Whew! So, much has gone on this month. Ran my first 25K, last weekend I ran in the Strides of March Half Marathon, and clocked my first official half marathon PR. 1:57:01. Every second counts. I have to brag on myself a little, because I mean that’s why I have a blog. But, I ran this race without using my watch. As I began to “locate satellites” at the starting line, I got the alert every runner hates to see before a race. “Low battery.” At the point, I could do one of two things, 1) I could start my watch and be completely bummed and thrown off on my pace when it dies, or 2) just run. I opted just to Forrest Gump it, and I’m so glad that I did. I will NOT be doing that in the big race, but for the case of a small, local, half marathon, it worked out wonderfully.
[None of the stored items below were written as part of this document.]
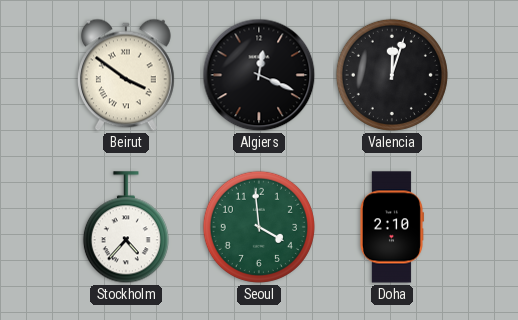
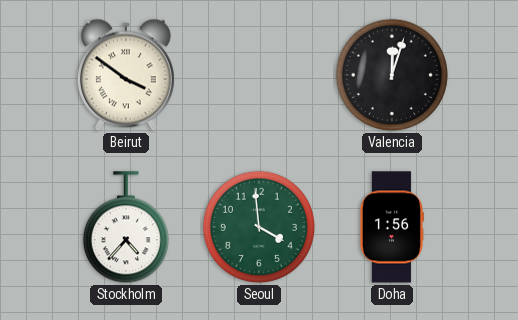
Algiers: 12:19 -> none
Doha: 2:10 -> 1:56
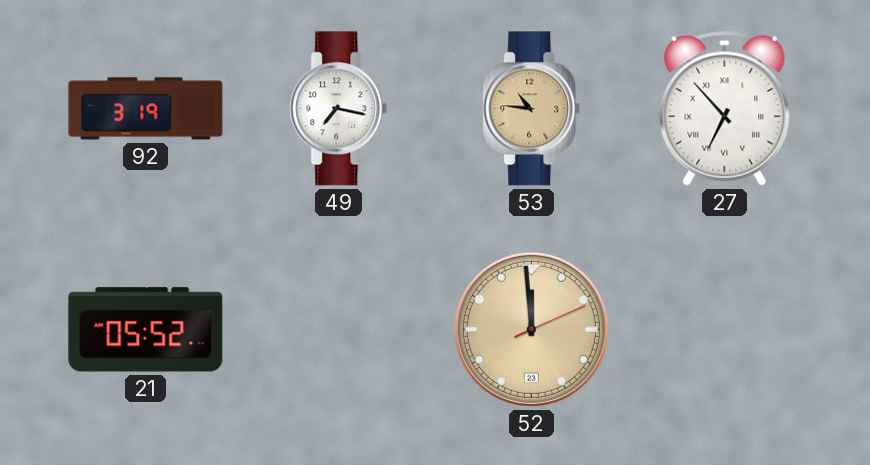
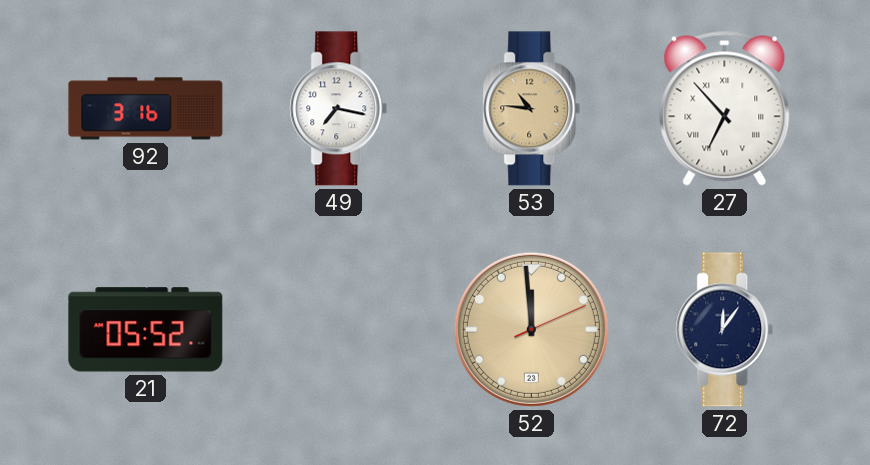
92: 3:19 -> 3:16
72: none -> 12:06
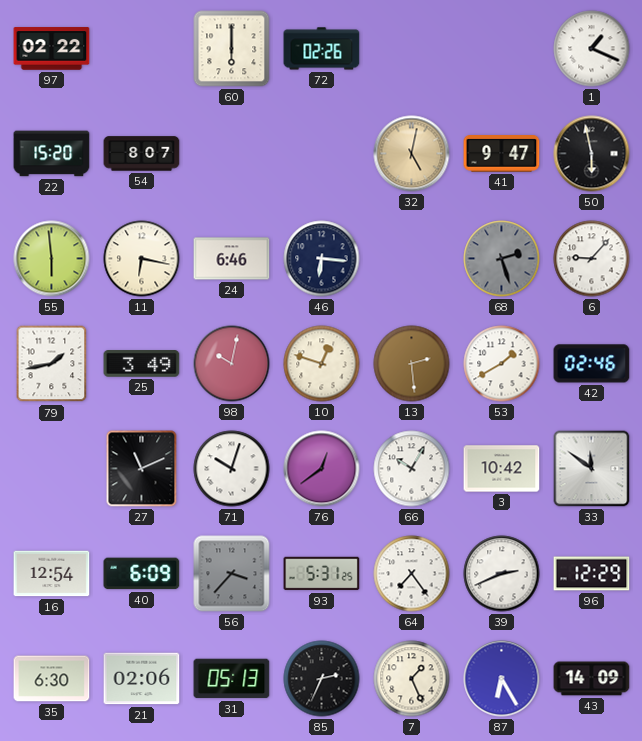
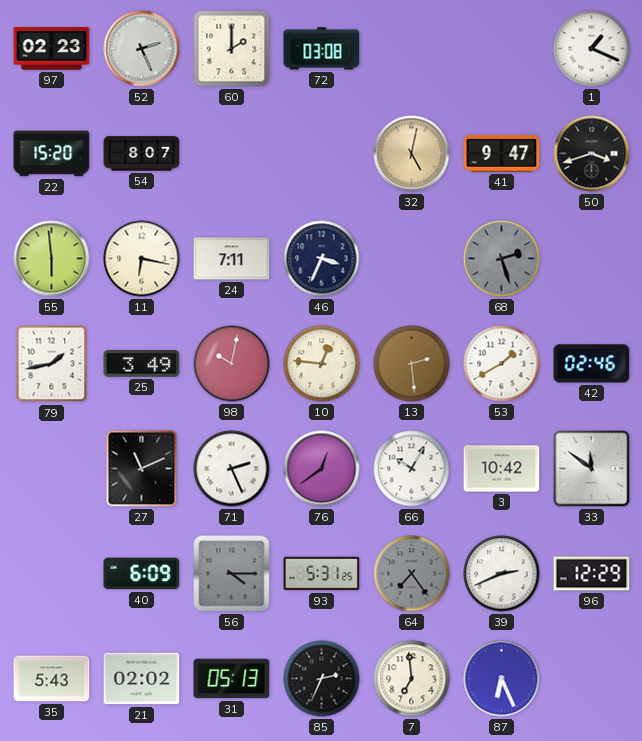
97: 02:22 -> 02:23
52: none -> 2:26
60: 6:00 -> 2:00
72: 02:26 -> 03:08
50: 5:58 -> 3:42
24: 6:46 -> 7:11
46: 6:16 -> 3:34
6: 9:07 -> none
10: 12:48 -> 12:46
71: 10:03 -> 2:26
16: 12:54 -> none
56: 3:37 -> 4:15
64 dial: white -> grey
35: 6:30 -> 5:43
21: 02:06 -> 02:02
7: 1:26 -> 6:59
87: 6:25 -> 6:26
43: 14:09 -> none
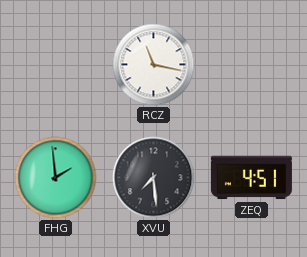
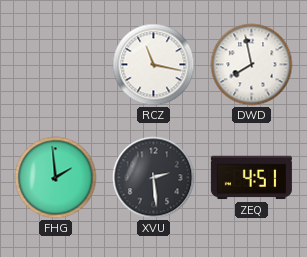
DWD: none -> 7:58
XVU: 7:29 -> 2:29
I also received my “IN TRAINING” shirt, and couldn’t open the package fast enough to wear it. One and only rule for wearing your OKC Marathon training shirt: Train smart while wearing it!
In saying this, I will be taking one week off of my running program. I am starting to have some tendinitis in my Achilles, and think that means I should take it easy for a little. Your body doesn’t get strong while you’re working out anyway. Your muscles and body strengthen during times of REST. This is really hard for me to do, but I’m confident I will be alright. I’ve already gotten a 20-miler under my feet, so I think taking a week to rest and focus on my nutrition will do this body good.
Week 9, 10 & 11 mileage:
March 5- 7.25 mile run
March 6- 3.60 mile run
March 7- 2.00 mile bike; 0.50 mile swim
March 10- 20.30 mile run
Week 9 total mileage: 33.65 miles
March 12- 3.00 mile run
March 14- 3.00 mile run
March 16- 3.26 mile run
March 17- 13.10 mile run
Week 10 total mileage: 22.36 miles
March 19- 5.00 mile run
March 20- 4.00 mile run
March 21- 7.55 mile bike
Week 11 total mileage: 16.55 miles
During this week off, I will finally post some new recipes. 🙂 Get ready!